How property insurers can stay ahead of soaring inflation

For insurers in a time of extreme unpredictability, having accurate, reliable monthly pricing is a must.

In today’s turbulent marketplace, insurers need all the information they can get to accurately price policies to support insurance-to-value and help protect policyholders. (Photo: alpegor/Adobe Stock)

Whether it’s groceries or gas, American consumers are finding that the things they need are a little more expensive these days.

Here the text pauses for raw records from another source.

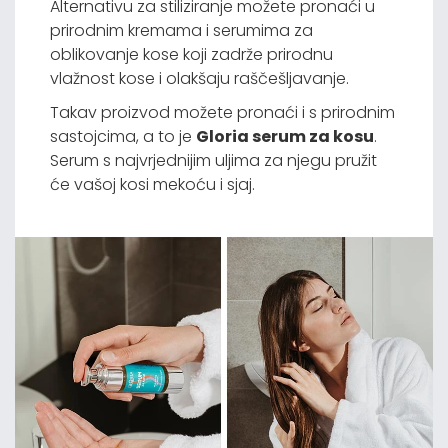
Alternativu za stiliziranje možete pronaći u
prirodnim kremama i serumima za
oblikovanje kose koji zadrže prirodnu
vlažnost kose i olakšaju raščešljavanje.
Takav proizvod možete pronaći i s prirodnim
sastojcima, a to je
Gloria serum za kosu
.
Serum s najvrjednijim uljima za njegu pružit
će vašoj kosi mekoću i sjaj.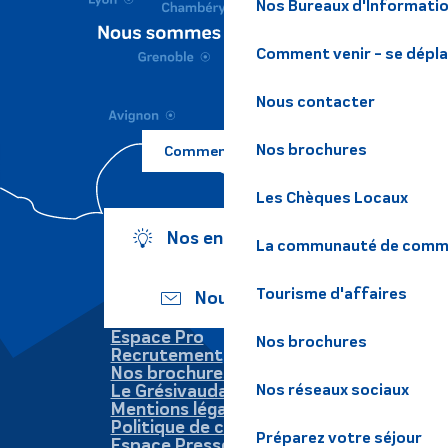
Nos Bureaux d'Informatio
Comment venir - se dépl
Nous contacter
Nos brochures
Comment venir ?
Les Chèques Locaux
Nos engagements
La communauté de commu
Tourisme d'affaires
Nous écrire
Espace Pro
Nos brochures
Recrutement
Nos brochures
Nos réseaux sociaux
Le Grésivaudan
Mentions légales
Politique de confidentialité
Préparez votre séjour
Espace Presse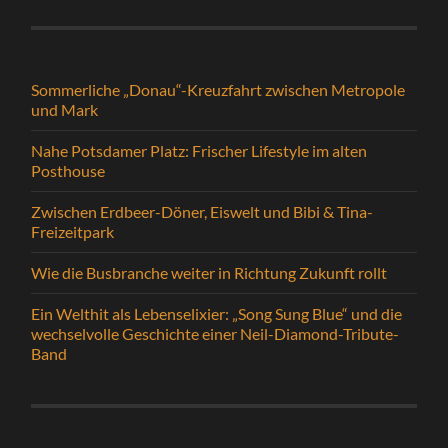
Sommerliche „Donau“-Kreuzfahrt zwischen Metropole
und Mark
Nahe Potsdamer Platz: Frischer Lifestyle im alten
Posthouse
Zwischen Erdbeer-Döner, Eiswelt und Bibi & Tina-
Freizeitpark
Wie die Busbranche weiter in Richtung Zukunft rollt
Ein Welthit als Lebenselixier: „Song Sung Blue“ und die
wechselvolle Geschichte einer Neil-Diamond-Tribute-
Band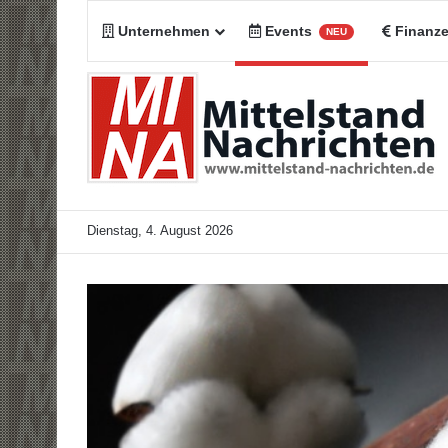
Unternehmen
Events
Finanz
NEU
Dienstag, 4. August 2026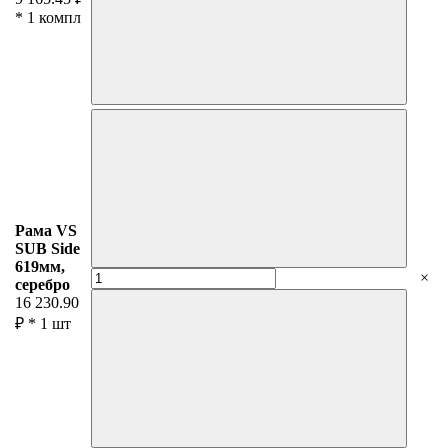
*
1
компл
Рама VS
SUB Side
619мм,
×
серебро
16 230.90
₽ *
1
шт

Inflation rates are at their highest in 40 years. Data from the U.S. Bureau of Labor Statistics showed the current inflation rate in March 2022 to be 8.5% in March, the most extreme year-over-year increase since January 1982, according to reporting from The Associated Press.

Since April 2021, material costs have risen 16.5%, and the individual costs of drywall, paint, lumber and carpet all continue to soar. (Graphic provided by Verisk)

Overall reconstruction costs, including building materials and labor costs, have risen 13.5% since April 2021. For insurers in a time of extreme unpredictability, having accurate, reliable monthly pricing is a must.

A number of experts are warning that prices may not be dropping anytime soon. With ports and warehouses still reportedly backed up with months of unfilled orders, along with the effects of production shortages from factory shutdowns, geopolitical strife, inflation and general market volatility, it seems that most everything from food to cars has risen in price.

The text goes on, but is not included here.